Novel Stx1-targeting Fabs, FabB6:Stx1 and FabC8:Stx1, differentially neutralize Shiga toxin in renal epithelial and endothelial cells
Background
Hemolytic Uremic Syndrome (HUS) is a severe, life-threatening complication primarily caused by Shiga toxin (Stx)-producing Escherichia coli (STEC). Stx leads to systemic endothelial damage, particularly affecting the kidneys, resulting in microangiopathic hemolytic anemia and acute kidney injury. Current therapeutic strategies for HUS are largely supportive, with no specific antitoxin therapies widely available. While recombinant antibody development has focused on neutralizing the Stx2 subtype, many STEC strains also produce Stx1, either alone or with Stx2, highlighting a critical unmet need for comprehensive antitoxin treatments targeting both toxin types.
Study Design
Researchers characterized two novel, fully human recombinant Fab antibodies, FabB6:Stx1 and FabC8:Stx1, selected from a synthetic library using phage display technology. These Fabs were designed to specifically target Shiga toxin 1 (Stx1). Their binding specificity and neutralizing activity were rigorously evaluated in vitro using Vero cells, human proximal tubular epithelial (HK-2) cells, and primary human glomerular endothelial cells (HGEC). Cells were exposed to supernatants derived from HUS-associated STEC isolates.
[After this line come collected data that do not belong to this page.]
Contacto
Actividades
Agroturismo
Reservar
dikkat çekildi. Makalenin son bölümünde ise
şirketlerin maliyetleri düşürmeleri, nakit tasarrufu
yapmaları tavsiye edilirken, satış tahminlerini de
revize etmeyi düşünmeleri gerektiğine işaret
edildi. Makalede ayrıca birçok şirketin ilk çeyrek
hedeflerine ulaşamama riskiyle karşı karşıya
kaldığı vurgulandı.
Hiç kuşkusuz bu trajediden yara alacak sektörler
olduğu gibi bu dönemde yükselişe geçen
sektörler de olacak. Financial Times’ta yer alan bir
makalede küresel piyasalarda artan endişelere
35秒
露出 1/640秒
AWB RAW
The study also compared the Stx1-specific Fabs' efficacy alongside previously characterized anti-Stx2 antibodies (FabC11:Stx1/Stx2 and FabF8:Stx2) to assess complementary protection.
Results
Both novel Fabs, FabB6:Stx1 and FabC8:Stx1, demonstrated high specificity and nanomolar affinity for Stx1, confirming their potent binding capabilities. Crucially, their neutralizing activity against Stx1 exhibited cell-type-dependent profiles across the tested renal cell models. When evaluated in combination with existing anti-Stx2 antibodies (FabC11:Stx1/Stx2 and FabF8:Stx2), the Stx1-specific Fabs provided complementary protection against the cytotoxic effects of clinical STEC isolates. This suggests a broader neutralizing capacity against the complex toxin mixtures produced by STEC. The findings underscore the importance of targeting Stx1 to achieve more comprehensive antitoxin coverage, especially given the prevalence of Stx1-producing STEC strains.
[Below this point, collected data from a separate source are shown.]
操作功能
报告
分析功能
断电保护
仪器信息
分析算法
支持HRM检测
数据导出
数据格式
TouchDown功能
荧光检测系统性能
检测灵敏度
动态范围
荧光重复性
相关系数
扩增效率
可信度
FabC8:Stx1 consistently showed superior and more robust neutralization of Stx1 in HK-2 cells compared to FabB6:Stx1, indicating differential efficacy based on the cellular environment.
Why It Matters
This research significantly advances the development of comprehensive antitoxin therapies for STEC-associated diseases, particularly Hemolytic Uremic Syndrome (HUS). By introducing effective Stx1-targeting recombinant antibodies, the therapeutic landscape expands beyond the current Stx2-centric focus. This is crucial because many clinical STEC isolates produce Stx1, either alone or in conjunction with Stx2, meaning a significant portion of HUS cases may not be adequately addressed by Stx2-specific treatments alone. Integrating Stx1-specific Fabs into multi-toxin neutralization strategies could lead to more robust and broadly effective treatments, potentially reducing the severity and incidence of HUS. While currently preclinical, these findings lay the groundwork for future in vivo studies and, ultimately, human clinical trials for a much-needed specific HUS therapy.